The apparent shape of the "Strömgren sphere'' around the highest-redshift QSOs with Gunn-Peterson troughs

Abstract

Although the highest-redshift QSOs (z>6.1) are embedded in a significantly neutral background universe (mass-averaged neutral hydrogen fraction >1%) as suggested by the Gunn-Peterson absorption troughs in their spectra, the intergalactic medium in their vicinity is highly ionized. The highly ionized region is generally idealized as spherical and called the Str\"omgren sphere. In this paper, by combining the expected evolution of the Str\"omgren sphere with the rule that the light of speed is finite, we illustrate the apparent shape of the ionization fronts around the highest-redshift QSOs and its evolution, which depends on the age, the luminosity evolution and the environment of the QSO (e.g., the hydrogen re-ionization history).

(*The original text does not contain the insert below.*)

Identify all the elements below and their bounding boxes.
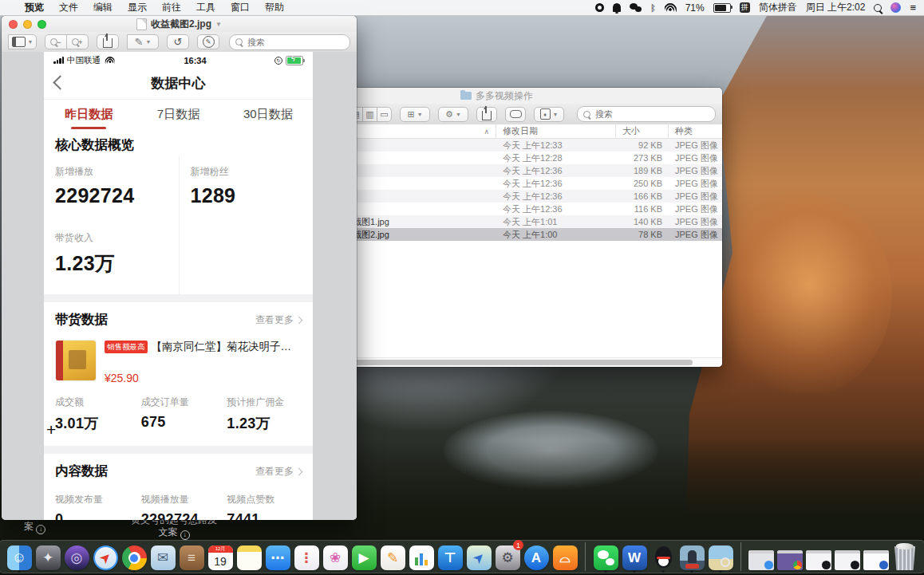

The apparent shape may systematically deviate from a spherical shape, unless the QSO age is significantly long compared to the hydrogen recombination process within the ionization front and the QSO luminosity evolution is significantly slow. The apparent shape of the "Str\"omgren sphere'' may be directly mapped by transmitted spectra of background sources behind or inside the ionized regions or by surveys of the hyper-fine transition (21cm) line emission of neutral hydrogen. The apparent shape could also be used to constrain the cosmological parameter \Omega_\Lambda by the Alcock-Paczy\'nski test.